EAST GREENBUSH, N.Y. (NEWS10) — Saratoga WarHorse helps our veterans every day, using retired thoroughbred racehorses to work with service members who have post-traumatic stress. Now, amidst the pandemic, they’re looking to help out even more.
For many veterans, finding a program to help with post traumatic stress disorder can be difficult, but once marine corps veteran Josh Kaplan found Saratoga WarHorse, it was lifechanging.
“Each veteran and horse work together to accept each other. The only way you can do that is basically go against I was trained to do, and everything I was taught in order to survive,” Kaplan said. “Each veteran will get out of it what they need—I truly believe that—but it makes it very personable.”
Spending three days with a retired thoroughbred racehorse, Kaplan had his doubts on whether or not it was going to work.
“For me, I would say normal triggers for PTSD. You know, being out in crowds, over-aggression I guess you could call it, apprehensionness of just my surroundings,” Kaplan said. “Working with a horse that is four times the size of me and being locked in a pen as the horses running around you, you get the adrenaline rush that most military service members are used to and that’s what we thrive off of.”
One of the biggest challenges for him was using non-verbal communication, but he says it was a connection process like no other.
“I have to work on sliding my shoulders and just letting go of everything that I was feeling at the time. It felt natural to bring the energy down and allow that horse to connect with me through my body language,” The veteran said.
Now amid the pandemic, over 50,000 troops are on the front lines. Saratoga WarHorse Chief Exeuctive Officer Allison Cherkosly says they’re launching the “Military Armed Forces and Racehorses” program, looking to prevent symptoms of PTSD.

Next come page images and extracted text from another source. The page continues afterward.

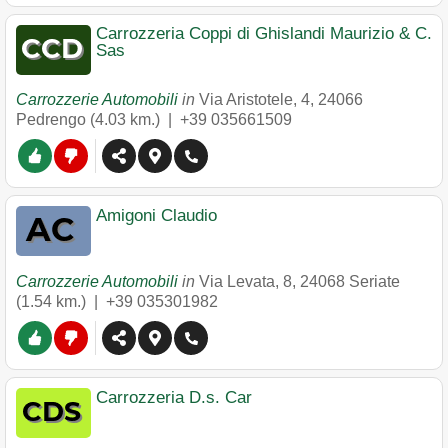
Carrozzeria Coppi di Ghislandi Maurizio & C.
Sas
Carrozzerie Automobili
in
Via Aristotele, 4
,
24066
Pedrengo
(4.03 km.) |
+39 035661509
Amigoni Claudio
Carrozzerie Automobili
in
Via Levata, 8
,
24068
Seriate
(1.54 km.) |
+39 035301982
Carrozzeria D.s. Car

“We have an opportunity here to really revolutionize the field of trauma aftercare by intervening at this critical point and preventing the symptoms from worsening that will eventually have a ripple effect into their families, their jobs in their communities and their military units.” Cherkosly said. “So, we want to intervene right away and prevent those things from happening.”
The Military FAR program is set to launch before the end of the year and currently accepting participants.